The task of evaluating advanced physics students’ learning and self-monitoring skills should involve advanced level physics topics at the periphery of advanced students’ own understanding. While tracking the same student’s learning and self-monitoring skills longitudinally is an extremely difficult task, taking snapshots of advanced students’ learning and self-monitoring skills can be very valuable. Here, we investigate whether students in an advanced quantum mechanics course learn automatically from their own mistakes without explicit intervention.
At the University of Pittsburgh, honors-level quantum mechanics is a two-semester course sequence which is mandatory only for those students who want to obtain an honors degree in physics. It is often one of the last courses an undergraduate physics major takes. Here, we discuss a study in which we administered four quantum physics problems in the same semester both in the midterm and final exams to students enrolled in the honors-level quantum mechanics. Solutions to all of the midterm questions were available to students on a course website. Moreover, written feedback was provided to students after their midterm performance, indicating on the exams where mistakes were made and how they can be corrected.
Our goal was to explore the extent to which these advanced physics students use their mistakes as a learning opportunity (Chi et al. 1989) and whether their performance on the problems administered a second time (in the final exam) is significantly better than the performance on those problems in the midterm exams. We also interviewed a subset of students individually within two months using a think-aloud protocol (Chi 1994, Chi 1997, Ericsson and Simon 1993) to get a deeper understanding of their attitudes and approaches to problem solving and learning (Cummings et al. 2004, Marx and Cummings 2007). Moreover, an evaluation of how well students were able to retrieve relevant knowledge to solve the quantum mechanics
problems during the interviews that took place a couple of months after the final exam gives us a glimpse of the robustness of students’ knowledge structure (Francis et al. 1998).
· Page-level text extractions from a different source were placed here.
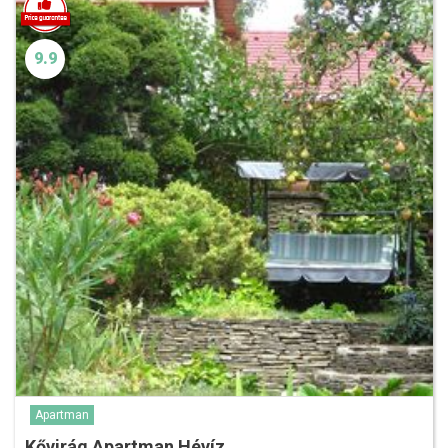
9.9
Apartman
Kővirág Apartman Hévíz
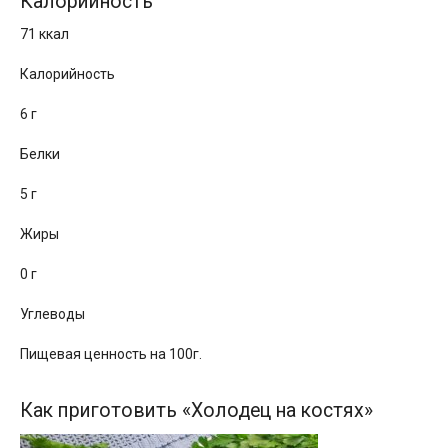
Калорийность
71 ккал
Калорийность
6 г
Белки
5 г
Жиры
0 г
Углеводы
Пищевая ценность на 100г.
Как приготовить «Холодец на костях»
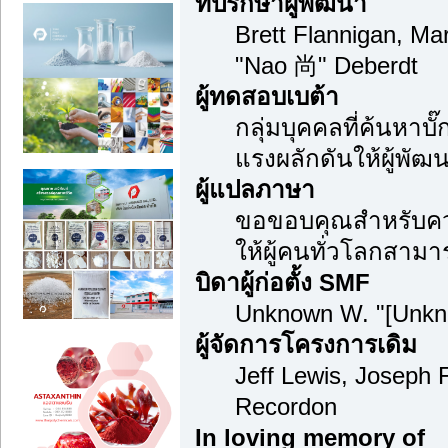
ที่ปรึกษาผู้พัฒนา
Brett Flannigan, M
"Nao 尚" Deberdt
ผู้ทดสอบเบต้า
กลุ่มบุคคลที่ค้นหาบ
แรงผลักดันให้ผู้พัฒน
ผู้แปลภาษา
ขอขอบคุณสำหรับความ
ให้ผู้คนทั่วโลกสามา
บิดาผู้ก่อตั้ง SMF
Unknown W. "[Unkn
ผู้จัดการโครงการเดิม
Jeff Lewis, Joseph
Recordon
In loving memory of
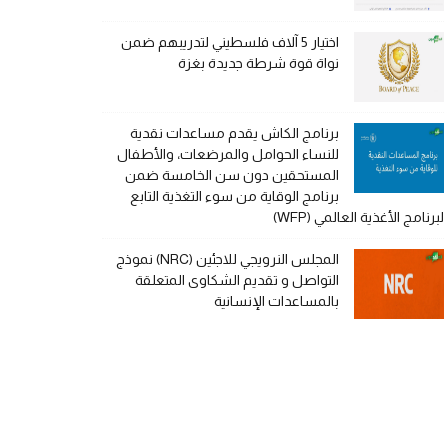
اختيار 5 آلاف فلسطيني لتدريبهم ضمن
نواة قوة شرطة جديدة بغزة
برنامج الكاش يقدم مساعدات نقدية
للنساء الحوامل والمرضعات، والأطفال
المستحقين دون سن الخامسة ضمن
برنامج الوقاية من سوء التغذية التابع
لبرنامج الأغذية العالمي (WFP)
المجلس النرويجي للاجئين (NRC) نموذج
التواصل و تقديم الشكاوى المتعلقة
بالمساعدات الإنسانية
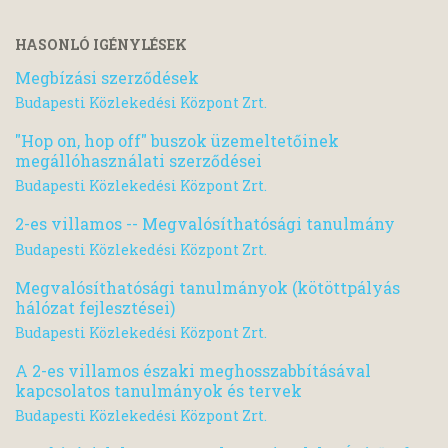
HASONLÓ IGÉNYLÉSEK
Megbízási szerződések
Budapesti Közlekedési Központ Zrt.
"Hop on, hop off" buszok üzemeltetőinek
megállóhasználati szerződései
Budapesti Közlekedési Központ Zrt.
2-es villamos -- Megvalósíthatósági tanulmány
Budapesti Közlekedési Központ Zrt.
Megvalósíthatósági tanulmányok (kötöttpályás
hálózat fejlesztései)
Budapesti Közlekedési Központ Zrt.
A 2-es villamos északi meghosszabbításával
kapcsolatos tanulmányok és tervek
Budapesti Közlekedési Központ Zrt.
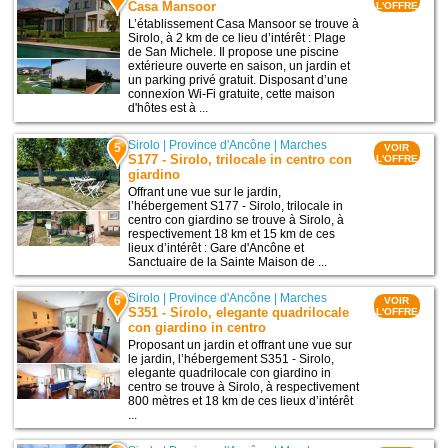
Casa Mansoor
L'OFFRE
L’établissement Casa Mansoor se trouve à
Sirolo, à 2 km de ce lieu d’intérêt : Plage
de San Michele. Il propose une piscine
extérieure ouverte en saison, un jardin et
un parking privé gratuit. Disposant d’une
connexion Wi-Fi gratuite, cette maison
d'hôtes est à ...
Sirolo
|
Province d'Ancône
|
Marches
5
VOIR
S177 - Sirolo, trilocale in centro con
L'OFFRE
giardino
Offrant une vue sur le jardin,
l’hébergement S177 - Sirolo, trilocale in
centro con giardino se trouve à Sirolo, à
respectivement 18 km et 15 km de ces
lieux d’intérêt : Gare d'Ancône et
Sanctuaire de la Sainte Maison de ...
Sirolo
|
Province d'Ancône
|
Marches
6
VOIR
S351 - Sirolo, elegante quadrilocale
L'OFFRE
con giardino in centro
Proposant un jardin et offrant une vue sur
le jardin, l’hébergement S351 - Sirolo,
elegante quadrilocale con giardino in
centro se trouve à Sirolo, à respectivement
800 mètres et 18 km de ces lieux d’intérêt
...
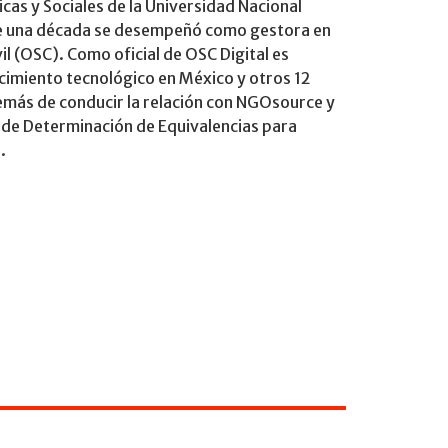
icas y Sociales de la Universidad Nacional
 una década se desempeñó como gestora en
il (OSC). Como oficial de OSC Digital es
imiento tecnológico en México y otros 12
emás de conducir la relación con NGOsource y
 de Determinación de Equivalencias para
.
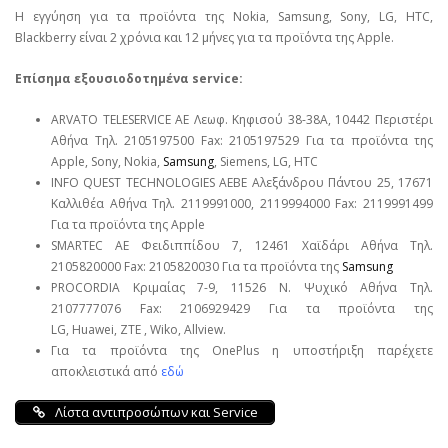
Η εγγύηση για τα προϊόντα της Nokia, Samsung, Sony, LG, HTC,
Blackberry είναι 2 χρόνια και 12 μήνες για τα προϊόντα της Apple.
Επίσημα εξουσιοδοτημένα service:
ARVATO TELESERVICE ΑΕ Λεωφ. Κηφισού 38-38Α, 10442 Περιστέρι
Αθήνα Τηλ. 2105197500 Fax: 2105197529 Για τα προϊόντα της
Apple, Sony, Nokia,
Samsung
, Siemens, LG, HTC
INFO QUEST TECHNOLOGIES ΑΕΒΕ Αλεξάνδρου Πάντου 25, 17671
Καλλιθέα Αθήνα Τηλ. 2119991000, 2119994000 Fax: 2119991499
Για τα προϊόντα της Apple
SMARTEC ΑΕ Φειδιππίδου 7, 12461 Χαϊδάρι Αθήνα Τηλ.
2105820000 Fax: 2105820030 Για τα προϊόντα της
Samsung
PROCORDIA Κριμαίας 7-9, 11526 Ν. Ψυχικό Αθήνα Τηλ.
2107777076 Fax: 2106929429 Για τα προϊόντα της
LG, Huawei, ΖΤΕ , Wiko, Allview.
Για τα προϊόντα της OnePlus η υποστήριξη παρέχετε
αποκλειστικά από
εδώ
Λίστα αντιπροσώπων και Service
We found that students’ average performance in the final exam on the problems that were given a second time was not significantly better than the average performance on those problems on the midterm exams. While some students improved, others deteriorated. We conclude that advanced physics students do not routinely exploit their mistakes in problem solving as a learning opportunity. Our study suggests that many advanced physics students may be employing inferior learning strategies, e.g., “cramming” before an exam and selective memorization of content based upon their expectation that those problems are likely to show up on the exam; most do not give a high priority to building a robust knowledge structure. Prior research shows that introductory physics students benefit from explicit interventions to help them develop useful learning and self-monitoring skills (Singh et al. 2006, Singh 2008, Mason et al. 2008, Cohen et al. 2008, Yerushalmi et al. 2008, Yerushalmi et al. 2007, Singh et al. 2007, Karelina and Etkina 2007, Etkina et al. 2008). We hypothesize that similar explicit interventions will also prove useful in advanced courses and will help advanced physics students in developing habits of mind.